It looks like flights leaving in minutes 20-30 and 50-60 have lower delays then the rest of the hour, but there’s no pattern when we look at scheduled departure times.

> library(gridExtra)
> 
> flights_dt2 <- flights_dt %>% 
+   mutate(minute = minute(dep_time)) %>% 
+   group_by(minute) %>% 
+   summarize(
+     avg_delay = mean(arr_delay, na.rm = TRUE),
+     n = n()) 
> 
> flights_dt2 %>% ggplot(aes(minute, avg_delay)) +
+   geom_line(color="firebrick")+
+   labs(y="avg dep delay")->p1
> 
> sched_dep <- flights_dt %>% 
+   mutate(minute = minute(sched_dep_time)) %>% 
+   group_by(minute) %>% 
+   summarise(
+     avg_delay = mean(arr_delay, na.rm = TRUE),
+     n = n())
> 
> sched_dep %>% ggplot(aes(minute, avg_delay)) +
+   geom_line(color="firebrick")+
+   labs(y="avg sched dep delay")->p2
> 
> grid.arrange(p1, p2, ncol = 2)

When we look at number of flights by minute we can see that most are in 5 minute intervals, with on-the-hour and on-the-half-hour as the most popular.

> ggplot(sched_dep, aes(minute, n)) +
+   geom_line(color="firebrick")

You can also round to a nearby unit of time with floor_date(),round_date(), and ceiling_date().

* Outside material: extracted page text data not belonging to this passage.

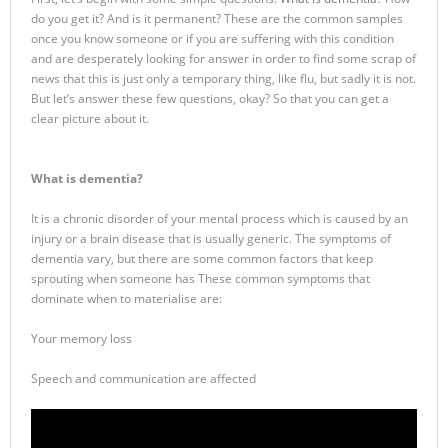
do you get it? And is it permanent? These are the common samples
once you know someone or if you are suffering with this condition
and are desperately looking for answer in order to find some scrap of
news that this is just only a temporary thing, like flu, but sadly it is not.
But let’s answer these few questions, okay? So that you can get a
clear picture about it.
What is dementia?
It is a chronic disorder of your mental process which is caused by an
injury or a brain disease that is usually generic. The symptoms of
dementia vary, but there are some common factors that keep
sprouting when someone has These common symptoms that
dominate when to materialise are:
Your memory loss
Speech and communication are affected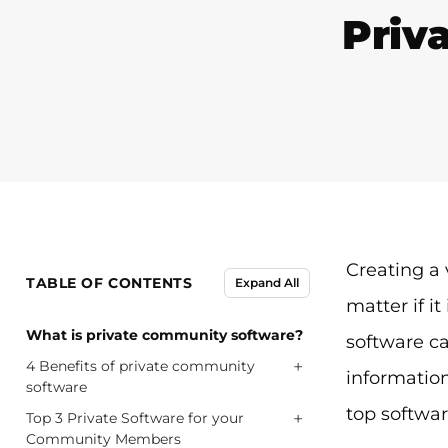
Priv
Creating a 
TABLE OF CONTENTS
Expand All
matter if i
What is private community software?
software can
+
4 Benefits of private community
information
software
top software
+
Top 3 Private Software for your
Community Members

> #round to start of the week
> flights_dt %>% 
+   mutate(week = floor_date(dep_time, "week")) %>% 
+   select(dep_time,week)
# A tibble: 328,063 x 2
   dep_time            week               
   <dttm>              <dttm>             
 1 2013-01-01 05:17:00 2012-12-30 00:00:00
 2 2013-01-01 05:33:00 2012-12-30 00:00:00
 3 2013-01-01 05:42:00 2012-12-30 00:00:00
 4 2013-01-01 05:44:00 2012-12-30 00:00:00
 5 2013-01-01 05:54:00 2012-12-30 00:00:00
 6 2013-01-01 05:54:00 2012-12-30 00:00:00
 7 2013-01-01 05:55:00 2012-12-30 00:00:00
 8 2013-01-01 05:57:00 2012-12-30 00:00:00
 9 2013-01-01 05:57:00 2012-12-30 00:00:00
10 2013-01-01 05:58:00 2012-12-30 00:00:00
# ... with 328,053 more rows
> #round to nearest hour
> flights_dt %>% 
+   mutate(rdhour = round_date(dep_time, "hour")) %>% 
+   select(dep_time,rdhour)
# A tibble: 328,063 x 2
   dep_time            rdhour             
   <dttm>              <dttm>             
 1 2013-01-01 05:17:00 2013-01-01 05:00:00
 2 2013-01-01 05:33:00 2013-01-01 06:00:00
 3 2013-01-01 05:42:00 2013-01-01 06:00:00
 4 2013-01-01 05:44:00 2013-01-01 06:00:00
 5 2013-01-01 05:54:00 2013-01-01 06:00:00
 6 2013-01-01 05:54:00 2013-01-01 06:00:00
 7 2013-01-01 05:55:00 2013-01-01 06:00:00
 8 2013-01-01 05:57:00 2013-01-01 06:00:00
 9 2013-01-01 05:57:00 2013-01-01 06:00:00
10 2013-01-01 05:58:00 2013-01-01 06:00:00
# ... with 328,053 more rows
> #plot flights per week
> flights_dt %>% 
+   count(week = floor_date(dep_time, "week")) %>% 
+   ggplot(aes(week, n)) +
+   geom_line(color="firebrick")

You can also set the components of a date/time.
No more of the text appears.